CABIN FEVER

Today is the first time in more than a week that the windows are not shut and the shades drawn by noon. The air conditioner and fan are taking a much deserved rest. We have experienced the first of the summer heat waves that come each year to Northern California and force new rhythms into daily life. Anything that requires driving, needs cooking or resembles moving must be completed early in the day – at least by those lucky enough to be able to escape into air conditioning.

This self-imposed isolation creates a world of its own in which the ordinary is suspended and the extraordinary the norm. In this cabin of my imagination I am thrown back upon my own resources – all escapes have been cut off except for books and movies.
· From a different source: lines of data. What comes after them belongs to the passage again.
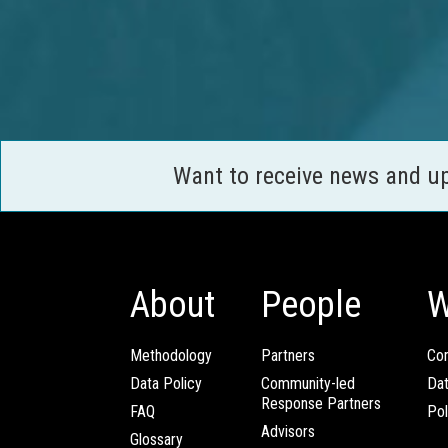
Want to receive news and u
About
People
W
Methodology
Partners
Com
Data Policy
Community-led
Da
Response Partners
FAQ
Pol
Advisors
Glossary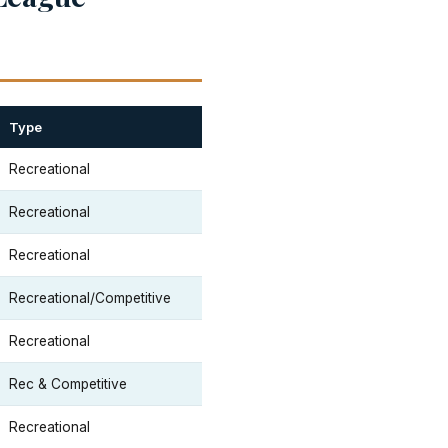
Type
Recreational
Recreational
Recreational
Recreational/Competitive
Recreational
Rec & Competitive
Recreational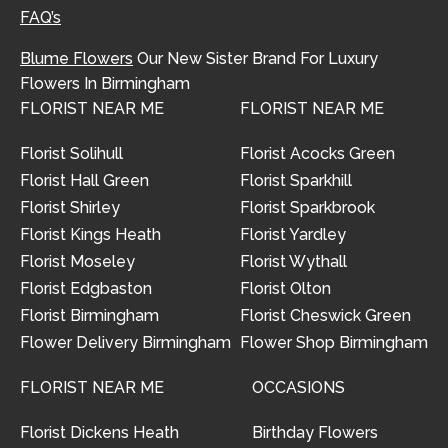
FAQ’s
Blume Flowers
Our New Sister Brand For Luxury
Flowers In Birmingham
FLORIST NEAR ME
FLORIST NEAR ME
Florist Solihull
Florist Acocks Green
Florist Hall Green
Florist Sparkhill
Florist Shirley
Florist Sparkbrook
Florist Kings Heath
Florist Yardley
Florist Moseley
Florist Wythall
Florist Edgbaston
Florist Olton
Florist Birmingham
Florist Cheswick Green
Flower Delivery Birmingham
Flower Shop Birmingham
FLORIST NEAR ME
OCCASIONS
Florist Dickens Heath
Birthday Flowers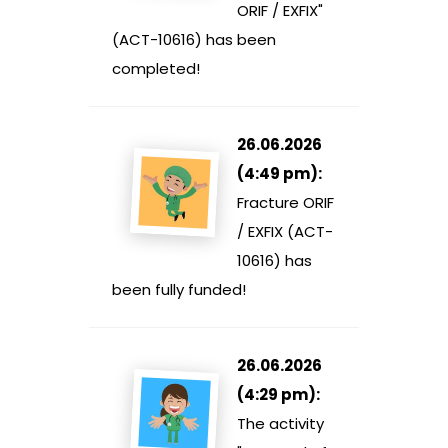
ORIF / EXFIX"
(ACT-10616) has been
completed!
26.06.2026
(4:49 pm):
Fracture ORIF
/ EXFIX (ACT-
10616) has
been fully funded!
26.06.2026
(4:29 pm):
The activity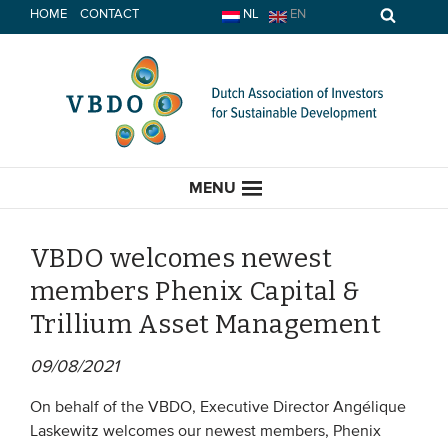
Skip
HOME
CONTACT
NL
EN
to
content
MENU
VBDO welcomes newest
members Phenix Capital &
HOME
Trillium Asset Management
CURRENT
09/08/2021
News
On behalf of the VBDO, Executive Director Angélique
Laskewitz welcomes our newest members, Phenix
Opinion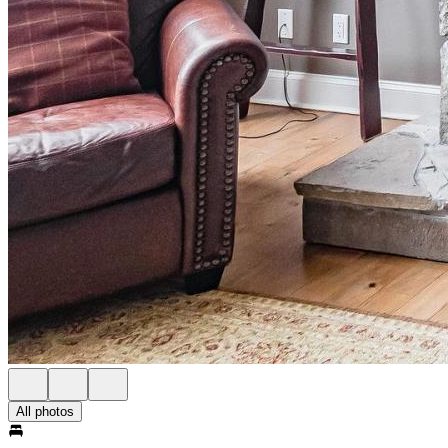
All photos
This week I have been absorbed by a biography of Gypsy Rose Lee, noted stripper of the 40’s; Manning Up, a sociological exploration of a new life stage called pre-adulthood; Colette’s book of short stories, The Tender Shoot; and Willa Cather’s My Antonia, a wonderfully lyrical book of life on the early western prairie.

The Cather book made me nostalgic for my own early days and simpler times but perhaps that desire to reminisce is just an aspect of aging for I am no longer beguiled by the magic promises the future can project. Through day dreams I journey back to the past which, although also out of reach, offer pictures and sounds and smells of earlier times I now view with tenderness and longing. The pain has now been tempered by time; the joys are now better appreciated. Gratitude is a prevailing quality.

In contrast to the isolation and hermetic quality of the days, the nights have become more alive. While the air conditioner sleeps, the windows are raised high, the sounds of traffic and backyard conversations fill the air. Likewise, my dreams take me down ancient corridors where beloved faces and voices come to visit.

Sometimes poignant and loving, sometimes frightening with old traumas and projections, the dreams float in on the cool delta breezes of the night and stealthily encircle the bed. In one I embrace my son and wake up weeping. In another, a woman – is it my mother or myself – berates me for failing and asks why I don’t try harder. I see long departed pets as well as a dog I do not know eager to run with me through the fields. I see myself as I was and will not be again.

Towards morning, a slight chill is felt as the mists lift. I pull the sheet around my bare shoulders while my mind stretches out long tendrils trying to recapture the messages the dreams have left behind. As dawn creeps over the horizon, a night bird sings its final song.